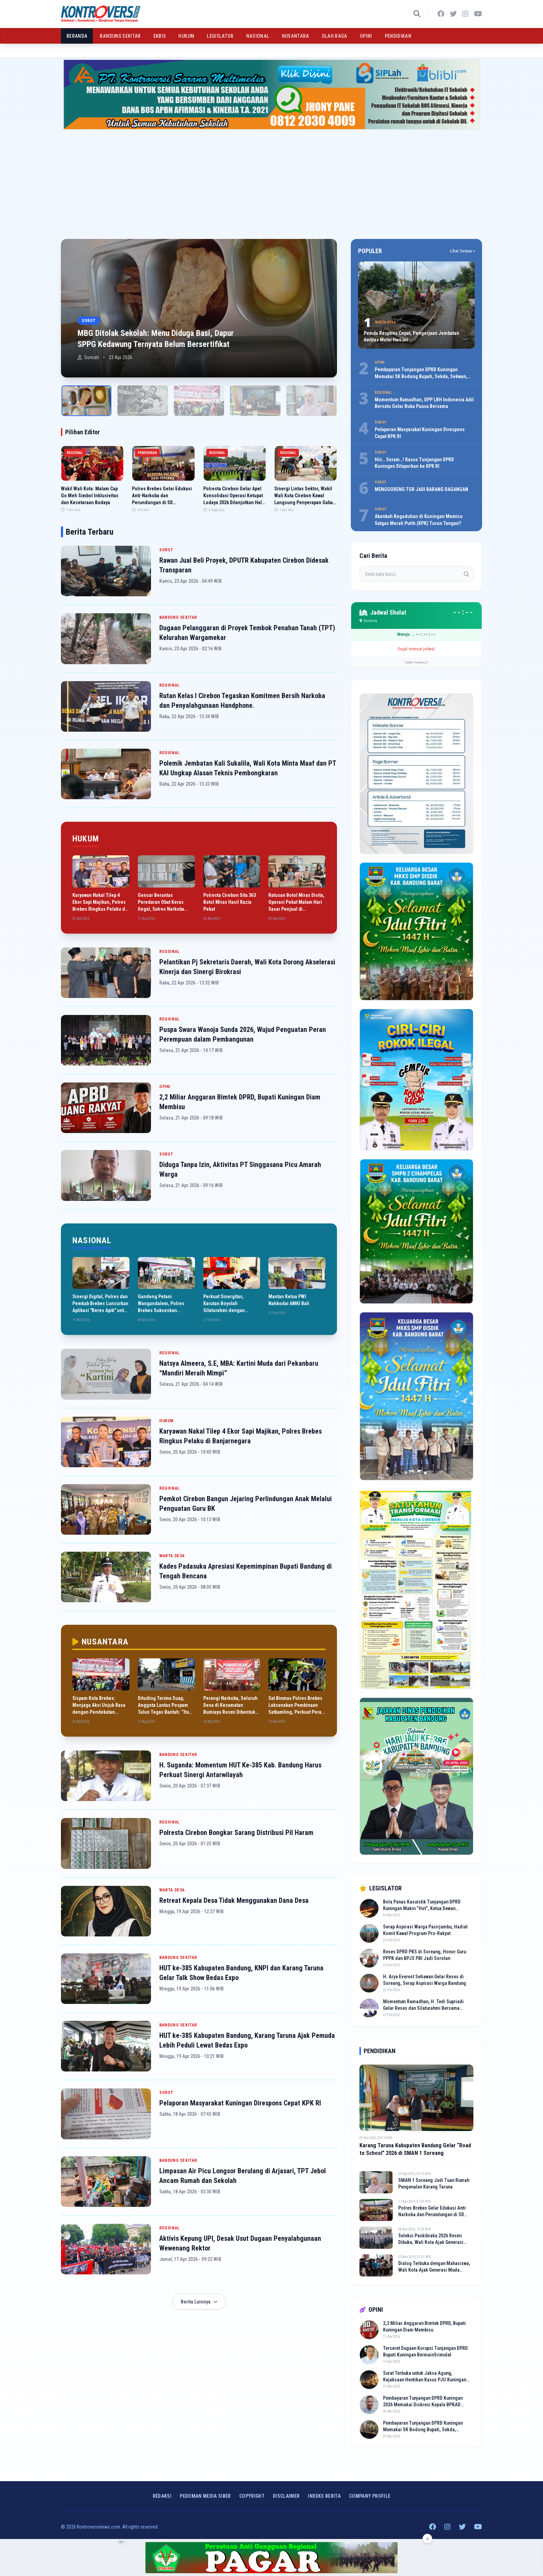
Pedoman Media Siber (205, 2496)
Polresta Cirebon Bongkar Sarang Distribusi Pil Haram (236, 1832)
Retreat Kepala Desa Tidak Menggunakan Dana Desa (234, 1900)
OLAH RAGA (334, 36)
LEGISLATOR (220, 36)
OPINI (366, 36)
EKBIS (159, 36)
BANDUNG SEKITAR (120, 36)
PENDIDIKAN (398, 36)
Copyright (252, 2496)
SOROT (166, 549)
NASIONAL (257, 36)
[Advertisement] (271, 181)
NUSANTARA (295, 36)
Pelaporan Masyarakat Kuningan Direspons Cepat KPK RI (240, 2103)
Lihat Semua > (462, 251)
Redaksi (162, 2496)
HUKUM (186, 36)
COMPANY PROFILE (369, 2496)
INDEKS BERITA (324, 2496)
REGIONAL (169, 685)
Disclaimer (286, 2496)
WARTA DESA (172, 1555)
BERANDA (76, 36)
========================================
(Task brief):
What the answer should hold is an exact copy of each line from the one containing "Retreat Kepala Desa" to the final line of the listing above.

(Answer space):
Retreat Kepala Desa Tidak Menggunakan Dana Desa (234, 1900)
OLAH RAGA (334, 36)
LEGISLATOR (220, 36)
OPINI (366, 36)
EKBIS (159, 36)
BANDUNG SEKITAR (120, 36)
PENDIDIKAN (398, 36)
Copyright (252, 2496)
SOROT (166, 549)
NASIONAL (257, 36)
[Advertisement] (271, 181)
NUSANTARA (295, 36)
Pelaporan Masyarakat Kuningan Direspons Cepat KPK RI (240, 2103)
Lihat Semua > (462, 251)
Redaksi (162, 2496)
HUKUM (186, 36)
COMPANY PROFILE (369, 2496)
INDEKS BERITA (324, 2496)
REGIONAL (169, 685)
Disclaimer (286, 2496)
WARTA DESA (172, 1555)
BERANDA (76, 36)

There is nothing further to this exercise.